After this dual procedure, the patient was discharged after a short hospital stay at his neurologic baseline. To reiterate the applications of this technique, another case where combined endovascular and open surgical approach was used for AVM resection is reviewed. A 22-year-old, previously health female presented with new onset seizures.

Non-contrast head CT was negative for acute hemorrhage but revealed an incompletely characterized right front lesion. MRI demonstrated an approximately 2.9 by 2.4 centimeter Spetzler-Martin grade III AVM within the right superior frontal gyrus with large draining cortical veins going to the superior sagittal sinus and an arterial supply via large branches off the right middle cerebral artery. The patient underwent multiple staged endovascular embolizations, culminating in an embolization of a right anterior cerebral artery pedicle.

At the completion of these staged embolizations, there was residual supply to the nidus via the distal right middle and anterior cerebral artery branches and an indirect supply from the left external carotid artery via the distal superior temporal artery branches that anastomosed to the middle meningeal artery via transosseous collaterals. The patient then underwent a frontotemporal craniotomy, wherein the medial draining veins were identified early and protected. All arterial feeders were also identified, bipolared, and cut to achieve sequential devascularization prior to removal of the AVM nidus.

Intraoperative and postoperative catheter angiogram confirmed complete resection. One month postoperatively, the patient was neurologically stable and being weaned from antiseizure medications, with plans for delayed cerebral vascular imaging at one year. Our case today and the featured case in our figure example demonstrate the value of a combined endovascular and surgical approach for these complex lesions.

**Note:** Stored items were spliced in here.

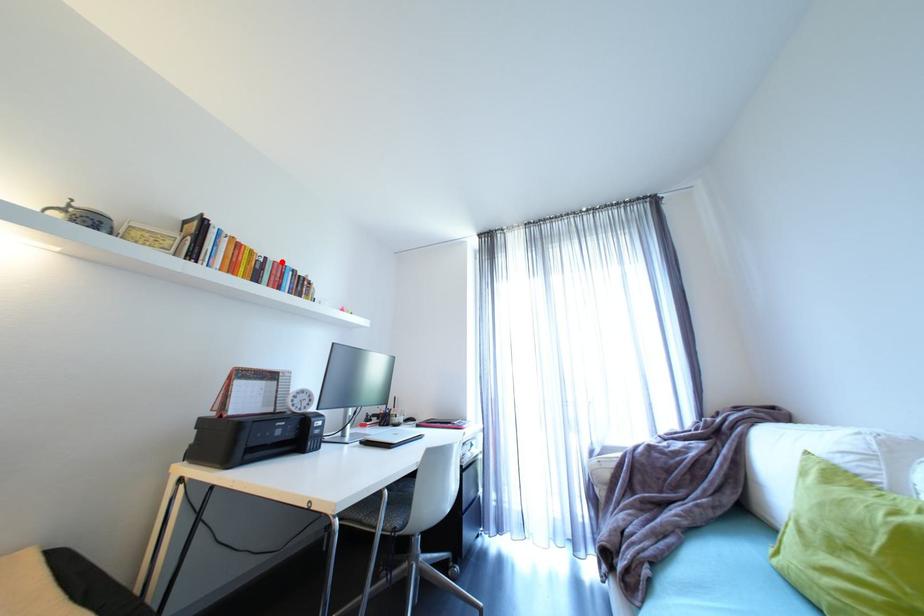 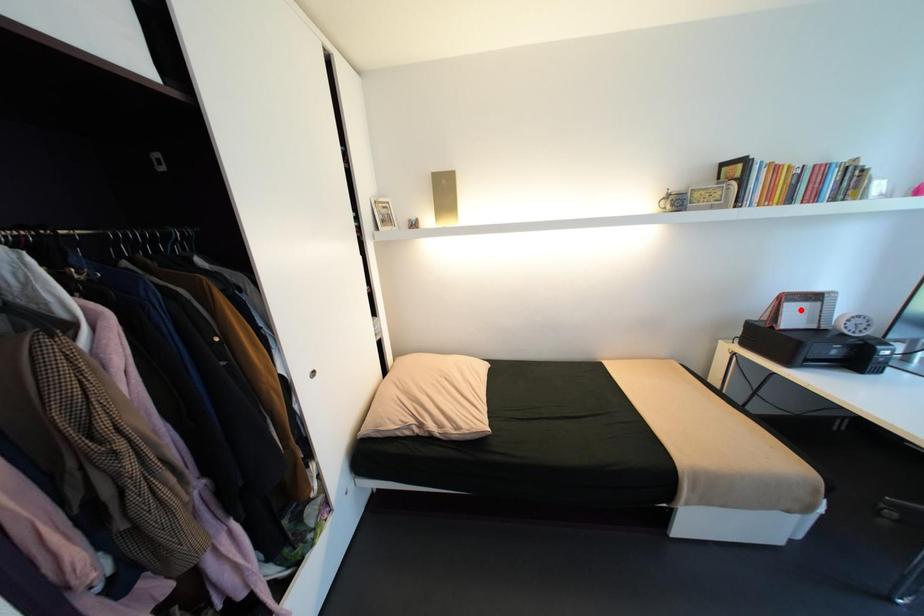 I am providing you with two images of the same scene from different viewpoints. A red point is marked on the first image and another point is marked on the second image. Is the red point in image1 aligned with the point shown in image2?

No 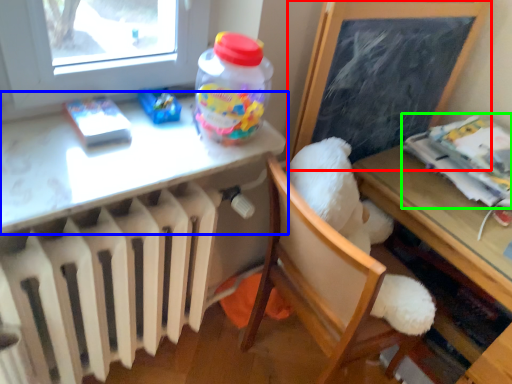 Question: Considering the real-world distances, which object is closest to bulletin board (highlighted by a red box)? table (highlighted by a blue box) or magazine (highlighted by a green box).

Choices:
 (A) table
 (B) magazine

Answer: (B) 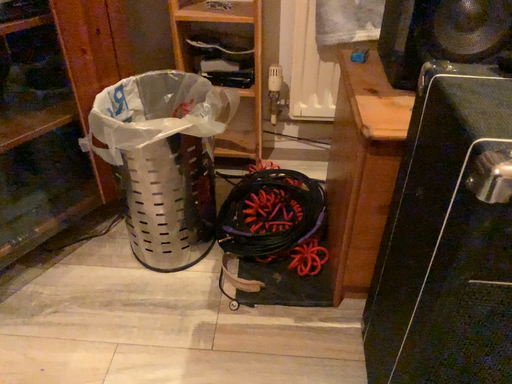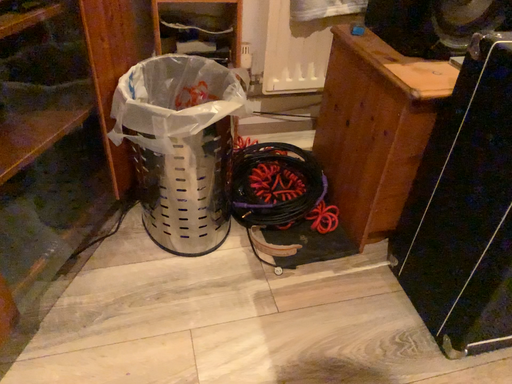 Question: Which way did the camera rotate in the video?

Choices:
 (A) rotated left
 (B) rotated right

Answer: (B) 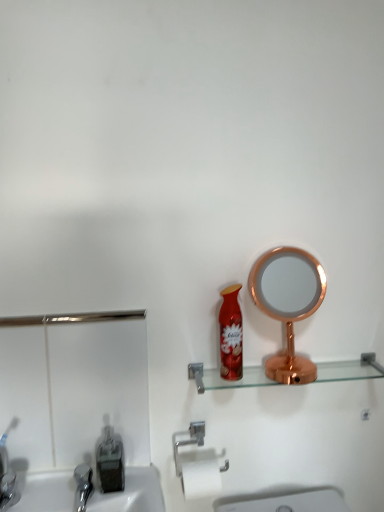 Question: Can you confirm if transparent glass shelf at center is taller than brushed metal sink at lower left?

Choices:
 (A) yes
 (B) no

Answer: (B)

Question: Are transparent glass shelf at center and brushed metal sink at lower left far apart?

Choices:
 (A) no
 (B) yes

Answer: (A)

Question: Is transparent glass shelf at center not within brushed metal sink at lower left?

Choices:
 (A) yes
 (B) no

Answer: (A)

Question: Considering the relative sizes of transparent glass shelf at center and brushed metal sink at lower left in the image provided, is transparent glass shelf at center shorter than brushed metal sink at lower left?

Choices:
 (A) no
 (B) yes

Answer: (B)

Question: Is transparent glass shelf at center next to brushed metal sink at lower left?

Choices:
 (A) no
 (B) yes

Answer: (A)

Question: From a real-world perspective, is silver metallic towel bar at lower center positioned above or below translucent plastic soap dispenser at lower left?

Choices:
 (A) below
 (B) above

Answer: (A)

Question: Does point (193, 466) appear closer or farther from the camera than point (119, 458)?

Choices:
 (A) farther
 (B) closer

Answer: (B)

Question: Relative to translucent plastic soap dispenser at lower left, is silver metallic towel bar at lower center in front or behind?

Choices:
 (A) front
 (B) behind

Answer: (B)

Question: Considering the positions of silver metallic towel bar at lower center and translucent plastic soap dispenser at lower left in the image, is silver metallic towel bar at lower center bigger or smaller than translucent plastic soap dispenser at lower left?

Choices:
 (A) small
 (B) big

Answer: (B)

Question: Does point (231, 318) appear closer or farther from the camera than point (205, 378)?

Choices:
 (A) closer
 (B) farther

Answer: (A)

Question: Do you think shiny red spray can at center is within transparent glass shelf at center, or outside of it?

Choices:
 (A) inside
 (B) outside

Answer: (B)

Question: From a real-world perspective, is shiny red spray can at center positioned above or below transparent glass shelf at center?

Choices:
 (A) above
 (B) below

Answer: (A)

Question: In terms of height, does shiny red spray can at center look taller or shorter compared to transparent glass shelf at center?

Choices:
 (A) tall
 (B) short

Answer: (A)

Question: From a real-world perspective, is brushed metal sink at lower left positioned above or below transparent glass shelf at center?

Choices:
 (A) above
 (B) below

Answer: (B)

Question: In terms of size, does brushed metal sink at lower left appear bigger or smaller than transparent glass shelf at center?

Choices:
 (A) small
 (B) big

Answer: (B) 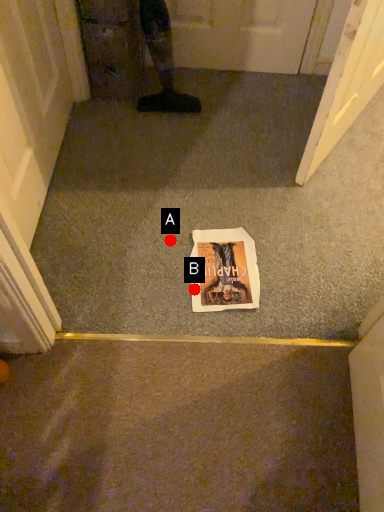 Question: Two points are circled on the image, labeled by A and B beside each circle. Which point is farther from the camera taking this photo?

Choices:
 (A) A is further
 (B) B is further

Answer: (A) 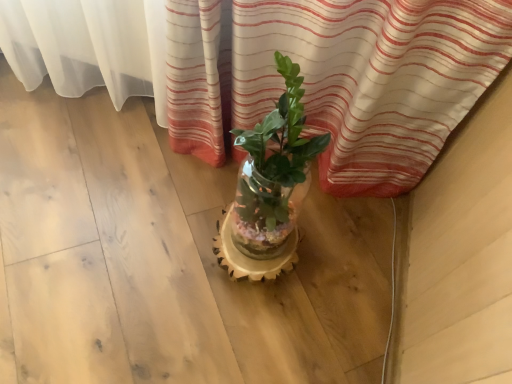 Identify the location of free point to the left of translucent glass vase at center. (172, 234).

We've demonstrated the value of developing an intricate understanding of the pathophysiology and anatomy and protecting the patient from risks of rupture, progressive occlusion, or stroke. No less important are the neuroanesthesiologist, neuromonitoring, and neurointensive care professionals that carry the patient through their operative journey. For these reasons, we believe this technique should be best applied in high-volume experience centers.